The agreement commits Iran to curb its nuclear activities for six months in exchange for limited and gradual sanctions relief, including access to $4.2 billion from oil sales. The six-month period will give diplomats time to negotiate a more sweeping agreement.
This current deal opens a door to a “larger, more comprehensive agreement,” Kerry said.
Kerry said that even though a short-term agreement was reached, there is still a lack of trust with Iran.
“It’s not based on trust, it’s based on verification,” Kerry told CBS News, adding that the U.S. will now begin to get into Iran’s nuclear facilities to see what is going on.
Israeli Prime Minister Benjamin Netanyahu panned the agreement, calling it “an historic mistake.”
“Iran is taking only cosmetic steps that could easily reversed, and in return, sanctions that took years to put in place will be eased,” Netanyahu said. “Without continued pressure, what incentive does Iran have to take serious steps that actually dismantle its nuclear weapons capability?”

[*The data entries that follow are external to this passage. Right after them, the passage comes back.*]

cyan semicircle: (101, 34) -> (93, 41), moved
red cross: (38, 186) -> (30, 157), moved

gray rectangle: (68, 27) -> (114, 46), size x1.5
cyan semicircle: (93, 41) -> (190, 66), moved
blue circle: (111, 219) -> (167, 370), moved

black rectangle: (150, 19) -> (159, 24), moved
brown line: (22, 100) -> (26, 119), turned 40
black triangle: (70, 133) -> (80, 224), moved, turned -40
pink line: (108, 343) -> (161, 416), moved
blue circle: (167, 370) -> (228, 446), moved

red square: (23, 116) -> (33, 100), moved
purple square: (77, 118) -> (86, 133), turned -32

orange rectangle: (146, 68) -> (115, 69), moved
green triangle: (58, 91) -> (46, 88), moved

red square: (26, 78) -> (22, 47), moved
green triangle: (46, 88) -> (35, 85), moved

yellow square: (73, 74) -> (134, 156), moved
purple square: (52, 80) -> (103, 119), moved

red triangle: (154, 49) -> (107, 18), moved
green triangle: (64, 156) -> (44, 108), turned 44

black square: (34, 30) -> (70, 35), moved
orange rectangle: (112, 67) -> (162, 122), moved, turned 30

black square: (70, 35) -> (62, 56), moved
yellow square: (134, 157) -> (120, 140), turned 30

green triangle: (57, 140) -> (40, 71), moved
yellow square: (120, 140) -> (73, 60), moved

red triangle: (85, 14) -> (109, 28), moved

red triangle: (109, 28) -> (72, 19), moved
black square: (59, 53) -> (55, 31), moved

Kerry stated that Israel and the region are now safer because the agreement forces Iran “to destroy the higher enriched uranium they have, which is critical to being able to build a bomb.”
Kerry also said that military force is not off the table.
President Barack Obama said Saturday night that the agreement “cut off Iran’s most likely paths to a bomb.”
“These are substantial limitations which will help prevent Iran from building a nuclear weapon,” Obama said at the White House.
Obama also warned Iran that if it doesn’t reach its commitments, “we will turn off the relief and ratchet up the pressure.”
Kerry joined foreign ministers of Russia, China, France, Britain and Germany in Geneva for the deal’s final negotiations.
The Geneva negotiations followed secret face-to-face talks between the U.S. and Iran over the past year, The Associated Press has learned. The discussions, held in the Persian Gulf nation of Oman and elsewhere, were kept hidden even from America’s closest allies, including its negotiating partners and Israel, until two months ago.